I worked with NI waveform generators in 2005, and (I think) this was not possible that time. You could upload different signals to the NI-Waveform-generator, and configure the sequence the signals should be played (also periodic), but you could not update the individual signals in the sequence once you started the signal.
In case this is possible now: what is the maximum sampling speed supported? I think 800MS/s at 16bit are not possible, as this would exceed the bandwidth of PXI.
Thanks in advance.
07-13-2023 09:40 AM
It's unclear what you mean by "inifinity-long". Two guesses:
1. Repeat the same waveform indefinitely.
Yes, you can do this trivially.
2. Stream waveform data from the host PC as it plays out on the generator.
Yes, you can do this, but you are limited by how quickly you can produce the waveform data on your program and PCIe bandwidth.

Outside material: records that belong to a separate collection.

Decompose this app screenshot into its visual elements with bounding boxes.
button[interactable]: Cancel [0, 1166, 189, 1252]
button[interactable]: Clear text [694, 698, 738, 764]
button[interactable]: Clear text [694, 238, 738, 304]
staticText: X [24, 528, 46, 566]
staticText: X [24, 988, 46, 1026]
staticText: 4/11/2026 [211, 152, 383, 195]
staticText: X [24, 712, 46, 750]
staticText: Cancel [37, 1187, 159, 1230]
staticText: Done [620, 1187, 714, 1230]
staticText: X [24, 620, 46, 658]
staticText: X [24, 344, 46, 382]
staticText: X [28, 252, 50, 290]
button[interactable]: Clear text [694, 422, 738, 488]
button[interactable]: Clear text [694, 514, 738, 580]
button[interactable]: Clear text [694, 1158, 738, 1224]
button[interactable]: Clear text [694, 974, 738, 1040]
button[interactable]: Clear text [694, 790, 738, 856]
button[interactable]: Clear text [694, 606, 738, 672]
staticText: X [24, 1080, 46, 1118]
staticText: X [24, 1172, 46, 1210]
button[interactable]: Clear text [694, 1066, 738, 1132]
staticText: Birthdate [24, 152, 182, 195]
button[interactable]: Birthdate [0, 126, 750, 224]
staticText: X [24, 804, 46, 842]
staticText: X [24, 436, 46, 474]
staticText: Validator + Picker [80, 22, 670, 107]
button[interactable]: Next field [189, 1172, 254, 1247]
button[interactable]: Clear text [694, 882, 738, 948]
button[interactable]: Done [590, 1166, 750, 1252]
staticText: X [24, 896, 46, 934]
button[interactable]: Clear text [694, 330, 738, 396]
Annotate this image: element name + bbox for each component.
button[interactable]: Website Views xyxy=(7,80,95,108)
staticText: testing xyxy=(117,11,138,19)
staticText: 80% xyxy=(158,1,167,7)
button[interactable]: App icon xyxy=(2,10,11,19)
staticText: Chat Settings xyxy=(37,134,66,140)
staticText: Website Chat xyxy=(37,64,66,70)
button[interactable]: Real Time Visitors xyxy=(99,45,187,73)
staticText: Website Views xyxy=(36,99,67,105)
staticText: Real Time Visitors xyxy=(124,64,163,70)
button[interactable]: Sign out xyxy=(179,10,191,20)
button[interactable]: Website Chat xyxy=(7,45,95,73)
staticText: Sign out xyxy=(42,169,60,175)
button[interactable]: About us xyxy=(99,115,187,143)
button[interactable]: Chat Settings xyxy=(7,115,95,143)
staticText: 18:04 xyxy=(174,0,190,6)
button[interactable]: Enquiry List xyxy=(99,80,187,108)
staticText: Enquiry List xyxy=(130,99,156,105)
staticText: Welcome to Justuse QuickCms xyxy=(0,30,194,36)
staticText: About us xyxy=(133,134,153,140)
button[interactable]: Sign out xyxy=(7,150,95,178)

Exact figures depend heavily on your system configuration.
The PXIe-5433 is our fastest Arbitrary Waveform Generator, 16-bit at 800 MS/s.
07-13-2023 10:42 AM
Thanks for the quick reply. The second guess is right: The data is on the disc, but it would be in the length of minutes or hours, too much for the small memory on AWG-card. Data generation is not an issue.
I think the bandwidth should be sufficient, when I look at the MXI-bridges (Like PCIe-8398 / PXIe8399).
Do you know how this is technically realized? is it the way that you play different waveforms in a sequence, and you override the waveforms with the new data once it was payed, or is the new data just appended on the previous data (and the previous data is deleted in some way)?
I'm afraid that the signal update requires a start and stop of the data output. The data output must be continuously with 800MS/s
07-13-2023 11:31 AM
IIRC, you overwrite the on-device waveform as it is getting generated, and synchronize by using Marker Events. There is a LabVIEW example for it.
> The data is on the disc
Can you reliably read from disk at more than 1.6 GB/s (800 MS/s * 2 bytes)?
Yours sounds like a tricky application that will require some amount of trial/error/tuning to know for sure.
07-16-2023 11:36 AM
@kirsch wrote:
IIRC, you overwrite the on-device waveform as it is getting generated, and synchronize by using Marker Events. There is a LabVIEW example for it.
> The data is on the disc
Can you reliably read from disk at more than 1.6 GB/s (800 MS/s * 2 bytes)?
Yours sounds like a tricky application that will require some amount of trial/error/tuning to know for sure.
Reading from disk at 1.6GB/s, kind of a challenge as the typical SSD read speeds are 600MB/s (the M.2 versions could be a lot faster). Probably you need large RAM to be a temporary fast storage to stream data at such high speed.